Highlights

Highlights

Decoding Spatial Variation and Determinants of Global Freshwater Fish Diversity across Taxonomic, Functional, and Phylogenetic Dimensions

Beta diversity integrates multiple dimensions, comprising taxonomic, functional, and phylogenetic facets, each of which can be further partitioned into turnover and nestedness components. It is fundamental for characterizing compositional differences among biological communities and for inferring the underlying ecological and evolutionary processes. Although the spatial patterns of taxonomic beta diversity of freshwater fishes and its environmental and historical drivers have been extensively documented at the global scale, a systematic global assessment of the spatial patterns and formation mechanisms of functional and phylogenetic beta diversity remains elusive.

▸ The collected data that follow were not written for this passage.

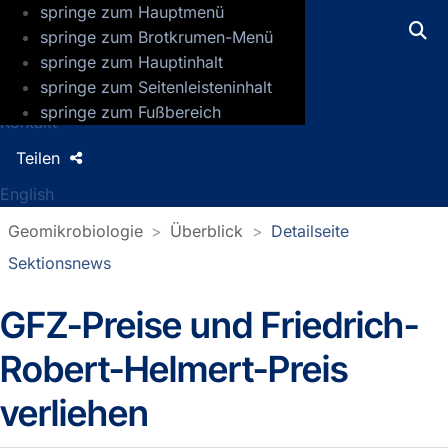
springe zum Hauptmenü
GFZ Helmholtz-Zentrum für Geoforsch
springe zum Brotkrumen-Menü
springe zum Hauptinhalt
Presse
springe zum Seitenleisteninhalt
Jobs
springe zum Fußbereich
Kontakt
Teilen
English
Geomikrobiologie
Überblick
Detailseite
Sektionsnews
GFZ-Preise und Friedrich-
Detailseite Sektionsnews
Robert-Helmert-Preis
verliehen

Recently, the research group led by Prof. SU Guohuan from the Institute of Hydrobiology (IHB) of the Chinese Academy of Sciences, revealed that multidimensional beta diversity of freshwater fishes exhibits broadly consistent spatial patterns across the globe, yet these patterns are dominated by distinct ecological processes. This work significantly advances the current understanding of the mechanisms shaping freshwater fish community structure at the global scale. The study has been published in Global Ecology and Biogeography.

In this study, the researchers quantified the taxonomic, functional, and phylogenetic beta diversity of freshwater fishes at the river-basin scale by integrating global databases on species distributions, morphological traits, and phylogenetic information, and further partitioned each dimension into turnover and nestedness components. The results showed that all three dimensions of beta diversity exhibited a broadly consistent global spatial pattern, characterized by a general decline from low to high latitudes. Mechanistically, taxonomic beta diversity was mainly driven by species turnover across most basins, whereas functional and phylogenetic beta diversity were largely dominated by nestedness processes.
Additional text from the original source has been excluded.